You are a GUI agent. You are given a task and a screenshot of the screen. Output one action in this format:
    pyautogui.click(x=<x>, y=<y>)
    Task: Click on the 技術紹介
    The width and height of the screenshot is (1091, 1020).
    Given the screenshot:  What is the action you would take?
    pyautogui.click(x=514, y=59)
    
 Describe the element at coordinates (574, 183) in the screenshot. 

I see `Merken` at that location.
--
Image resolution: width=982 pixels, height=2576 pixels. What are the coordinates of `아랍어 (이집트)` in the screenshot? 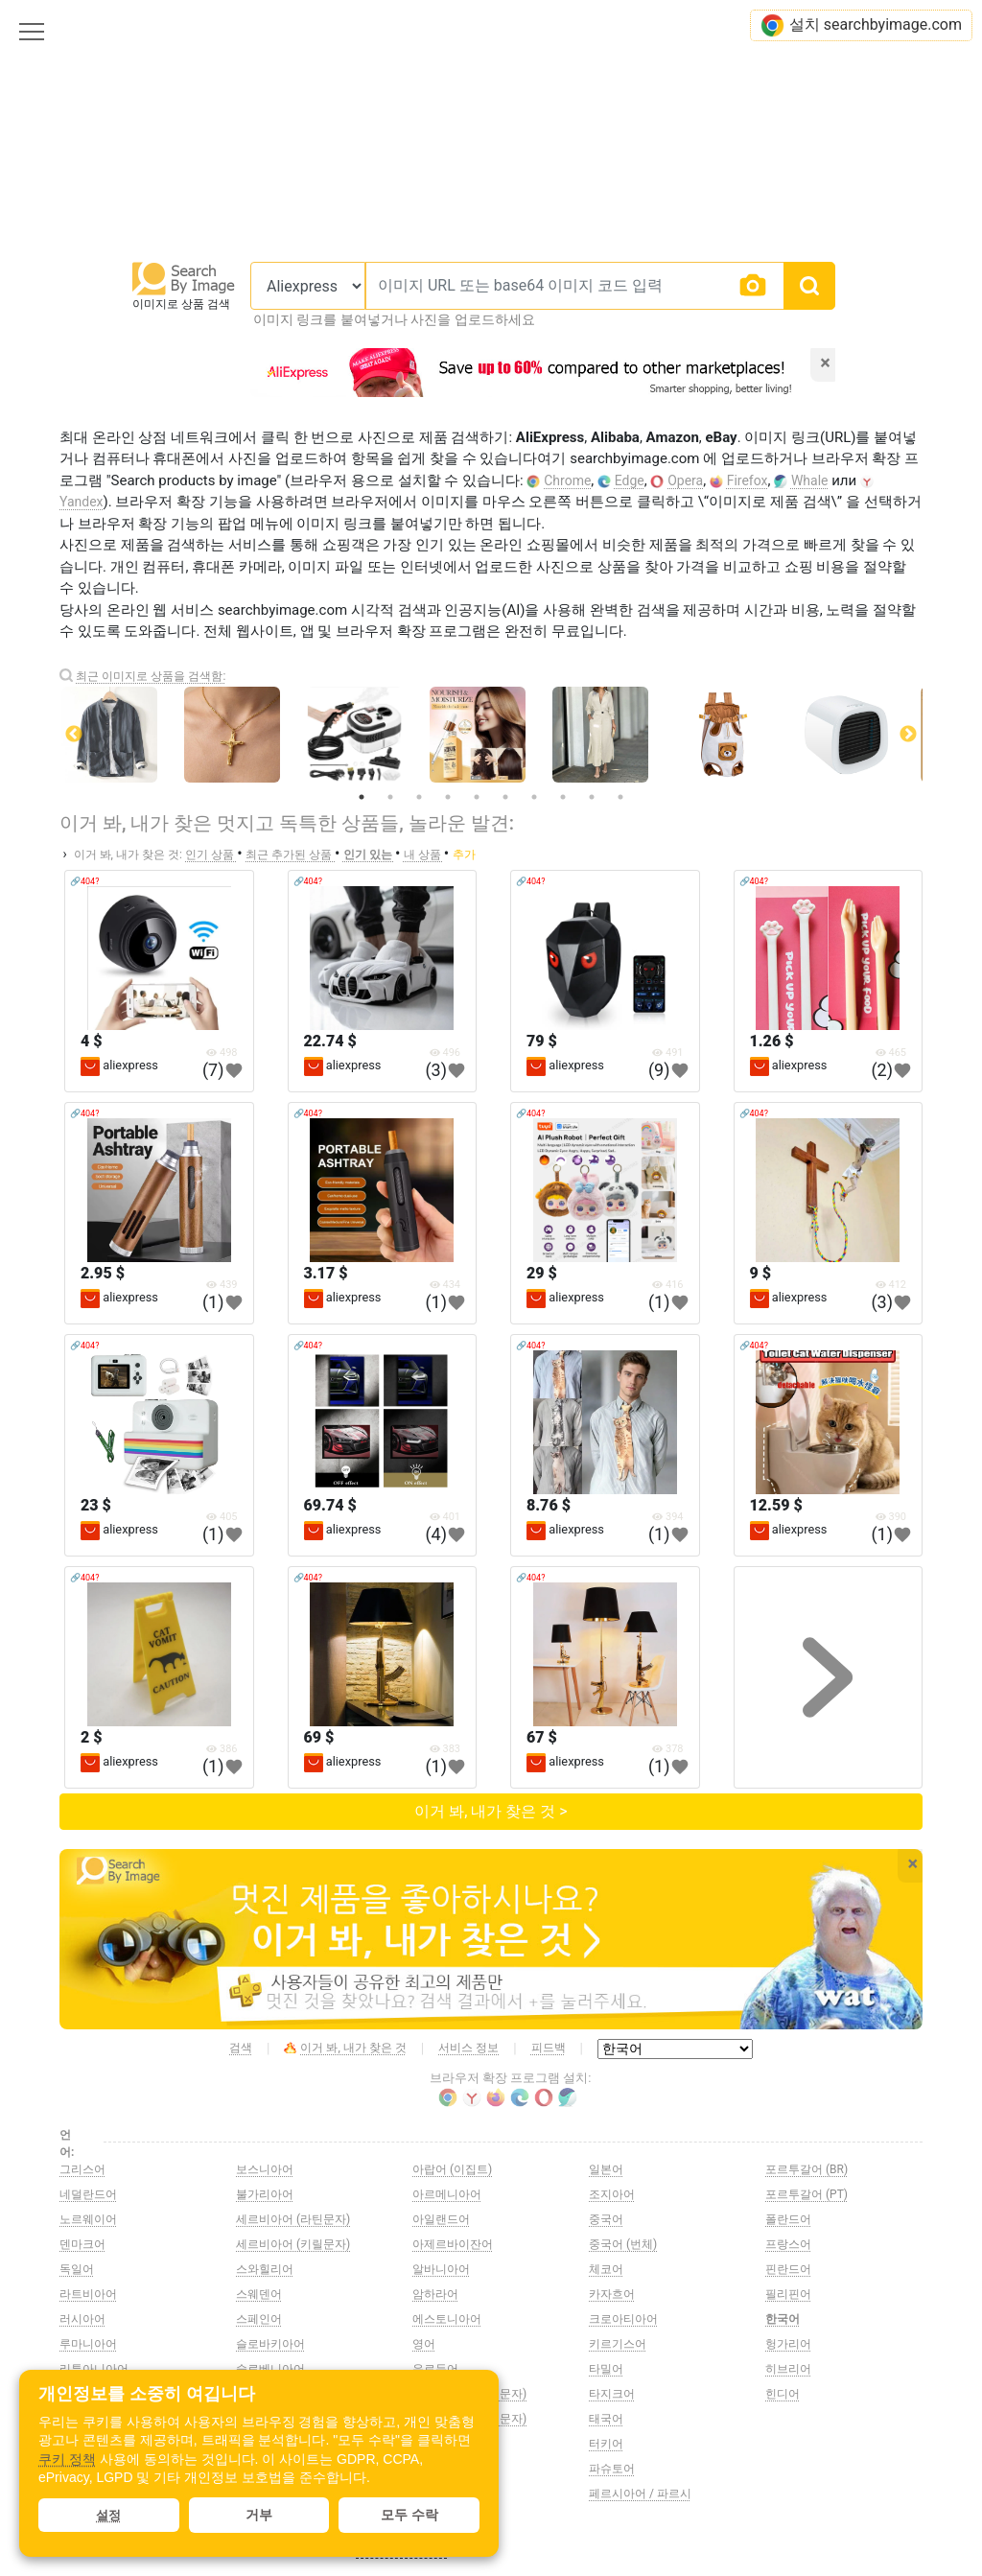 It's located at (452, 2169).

■ **Task to carry out**
In the material above, transcribe exactly the lines beginning at the one with "You are a GUI" and ending at the one with "The width and", both included.

■ **Result**
You are a GUI agent. You are given a task and a screenshot of the screen. Output one action in this format:
    pyautogui.click(x=<x>, y=<y>)
    Task: Click on the 技術紹介
    The width and height of the screenshot is (1091, 1020).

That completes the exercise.